- Work task:
Output, word for word, the span of lines that starts at the one containing "during the spring semester. She" and ends at the last line of the records.

- Saved data entries:
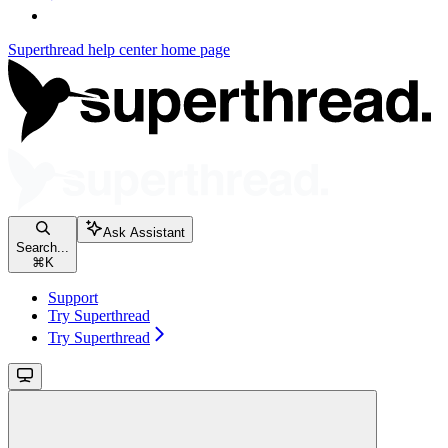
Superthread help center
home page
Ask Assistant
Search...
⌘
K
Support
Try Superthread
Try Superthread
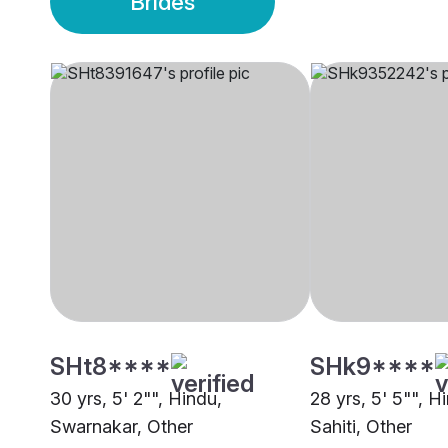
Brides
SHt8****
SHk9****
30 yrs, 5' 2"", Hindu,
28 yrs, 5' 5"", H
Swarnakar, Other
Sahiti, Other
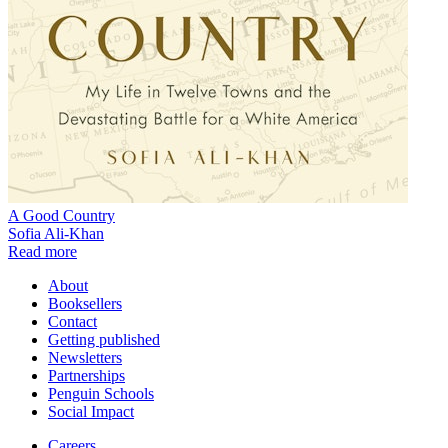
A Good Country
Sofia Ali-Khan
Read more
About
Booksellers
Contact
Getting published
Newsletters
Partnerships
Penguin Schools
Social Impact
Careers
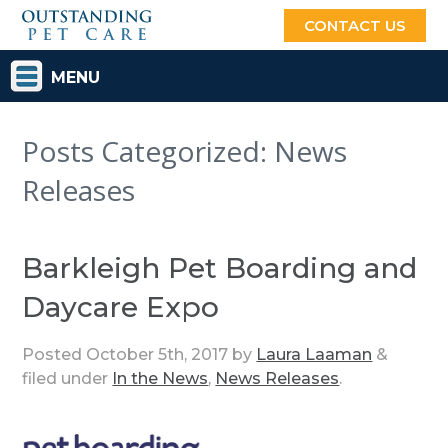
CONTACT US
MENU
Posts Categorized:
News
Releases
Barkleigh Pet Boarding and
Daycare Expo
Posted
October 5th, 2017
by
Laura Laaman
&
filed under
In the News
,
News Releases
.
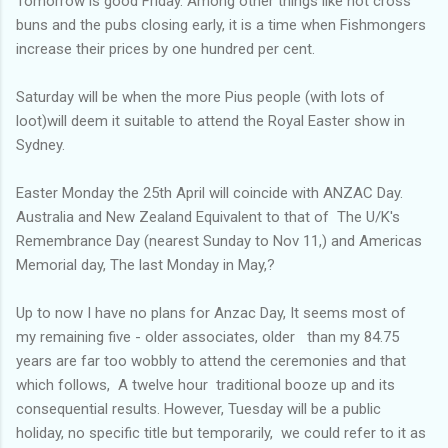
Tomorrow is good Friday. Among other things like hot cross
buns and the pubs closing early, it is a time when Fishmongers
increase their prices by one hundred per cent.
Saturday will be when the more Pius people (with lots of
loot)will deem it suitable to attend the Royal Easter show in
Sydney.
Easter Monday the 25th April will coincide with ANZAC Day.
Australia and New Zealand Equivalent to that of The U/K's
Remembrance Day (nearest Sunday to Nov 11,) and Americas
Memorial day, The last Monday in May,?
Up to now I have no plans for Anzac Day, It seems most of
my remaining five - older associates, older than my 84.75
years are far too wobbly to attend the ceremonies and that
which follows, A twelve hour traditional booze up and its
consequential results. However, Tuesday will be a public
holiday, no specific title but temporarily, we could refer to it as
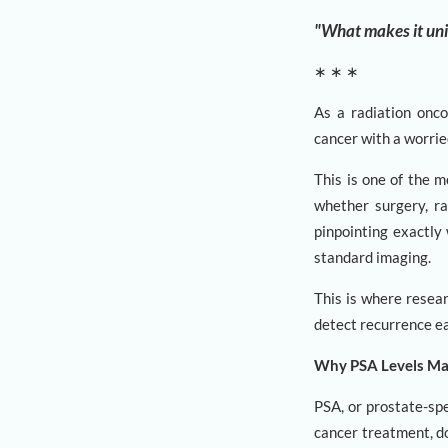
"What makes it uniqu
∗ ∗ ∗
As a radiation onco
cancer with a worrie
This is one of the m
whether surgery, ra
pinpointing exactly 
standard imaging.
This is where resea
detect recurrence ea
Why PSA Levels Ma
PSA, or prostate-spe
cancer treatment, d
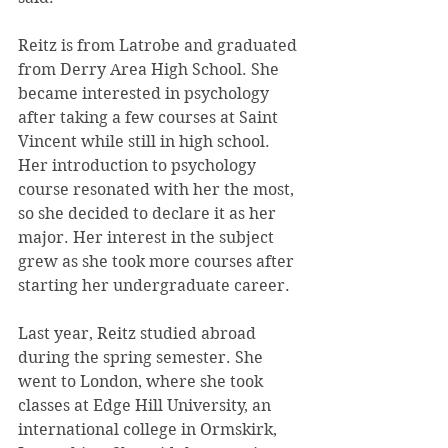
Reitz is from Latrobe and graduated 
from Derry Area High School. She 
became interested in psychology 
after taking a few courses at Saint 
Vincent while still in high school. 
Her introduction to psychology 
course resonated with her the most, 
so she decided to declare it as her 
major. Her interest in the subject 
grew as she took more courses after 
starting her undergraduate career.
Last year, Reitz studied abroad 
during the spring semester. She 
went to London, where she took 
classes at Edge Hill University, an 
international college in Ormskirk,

- Response area:
during the spring semester. She 
went to London, where she took 
classes at Edge Hill University, an 
international college in Ormskirk,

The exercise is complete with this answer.